IAA Lecture Weds 18th Sept 19:30 – Dr Marc Sarzi (AOP)

“Integral-field spectroscopy (IFS) allows Astronomer to obtain optical spectral across the entire field of view of their telescopes. It was pioneered in the late 1990s and is now become a mainstream and incredibly powerful observing technique. Indeed, IFS observations allow to map the stellar and gaseous properties of extended objects such as galaxies, stellar clusters or galactic nebulae, providing key insights on their formation and evolution.

In my talk I will provide several glaring examples from my own research at AOP showcasing the scientific power of IFS observations.”

Dr Marc Sarzi is Head of Research at the Armagh Observatory & Planetarium.

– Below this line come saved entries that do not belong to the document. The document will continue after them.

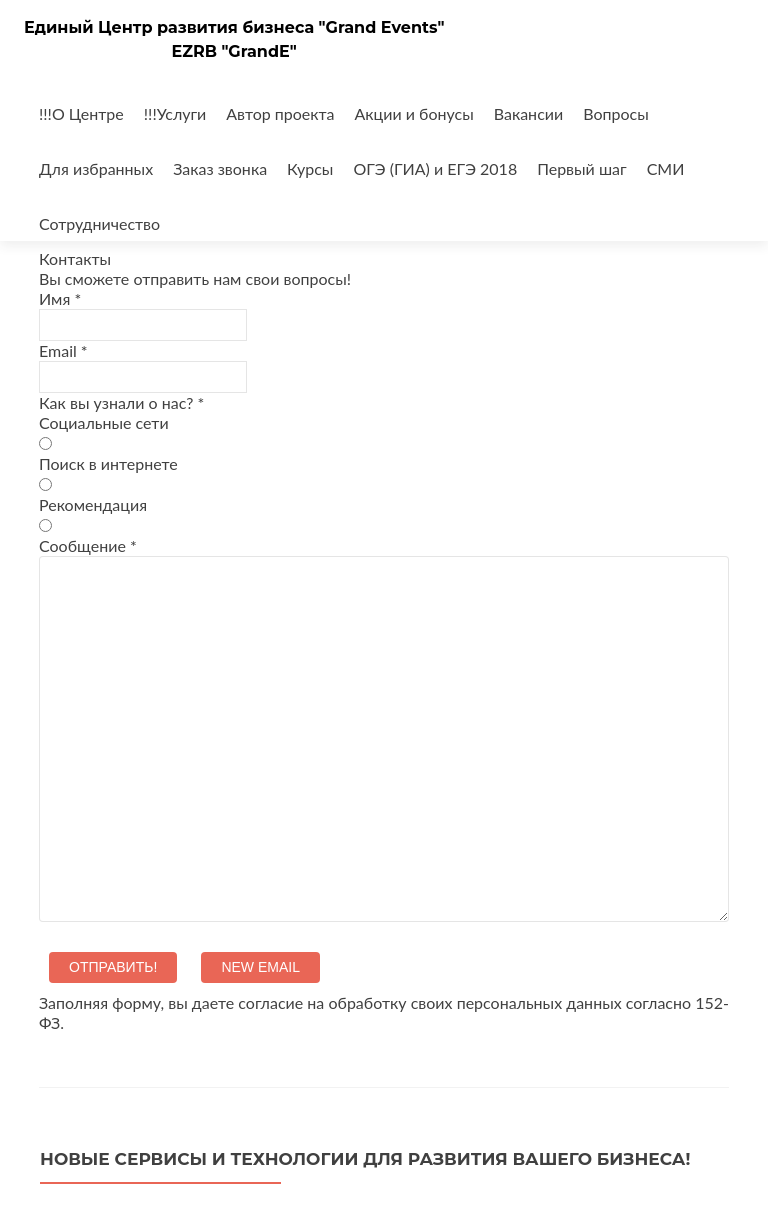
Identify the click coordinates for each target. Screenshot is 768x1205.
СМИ (666, 168)
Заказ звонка (220, 168)
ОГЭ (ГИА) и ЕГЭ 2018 (435, 168)
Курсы (310, 168)
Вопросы (616, 113)
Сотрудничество (99, 223)
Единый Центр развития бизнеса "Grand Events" (234, 27)
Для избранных (96, 168)
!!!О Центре (81, 113)
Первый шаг (581, 168)
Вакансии (528, 113)
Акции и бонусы (414, 113)
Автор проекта (280, 113)
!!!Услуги (175, 113)
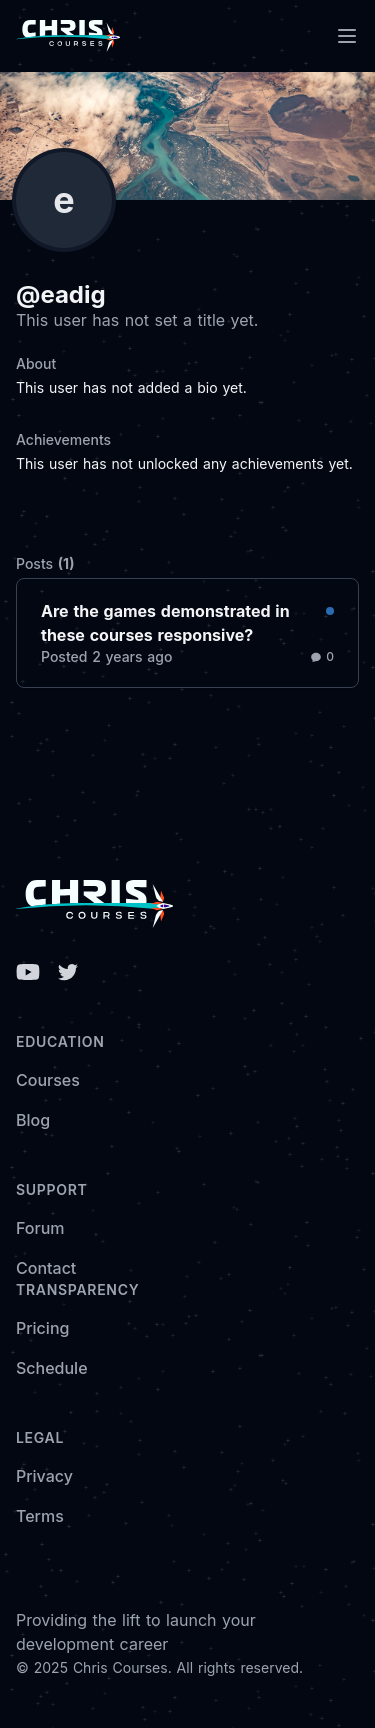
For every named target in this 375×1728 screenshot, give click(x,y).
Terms (40, 1516)
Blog (33, 1120)
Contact (46, 1268)
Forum (40, 1228)
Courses (48, 1080)
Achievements (63, 439)
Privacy (44, 1476)
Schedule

He did his PhD between Padua and Heidelberg while working on supermassive black holes using the Hubble Space Telescope before moving to Durham and Oxford where he was part of the SAURON survey that pioneered the use of integral-field spectroscopy (IFS) in extra-galactic astronomy.

He has since then continued to play a major role in several IFS studies, including ones based on the MUSE instrument on the ESO Very Large Telescope.

His interests spans all aspects of galaxy formation and evolution, which he studies mostly from an astro-archeological perspective through the details study of relatively nearby galaxies. 

VENUE: Larmor Lecture Theatre, Astrophysics Research Centre, Physics Building, QUB.

Admission free, including light refreshments, All welcome.

Lecture Programme Sept – Dec 2024

The Lecture Programme is held in association with the School of Mathematics and Physics, Queen’s University Belfast.

It runs from September until the end of April and is held in the Larmor Lecture Theatre in the Physics Building, main campus, Queen’s University, Belfast.

Meetings start at 7.30pm sharp and consist of a short talk given by one of our members followed by the main lecture, usually given by a Professional Astronomer.  

The lecture over, light refreshments are available free of charge. At this time members are free to mix and discuss the latest astronomical news and events. The meeting finishes well before 10.00pm.

Sep 18, Dr Marc Sarzi, AOP. “The Power of Integral Field Spectroscopy in Astronomy”

Oct 02: Dr Jorick Vink, AOP: “The Heaviest Black Holes”

Oct 16: Prof Lorraine Hanlon, UCD: “Big Science with Small Telescopes”

Oct 30: Dr Gavin Ramsay, AOP, “GoTo, Black Gem, and the hunt for the optical counterpart of Gravitational wave events.”

Nov 13: Prof Phil Wiseman :  Something on the mysteries of Dark Matter

Nov 27: Dr Charlotte Angus, ARC, QUB, Title tba,

Dec 13: QUB Students or Members night/workshop.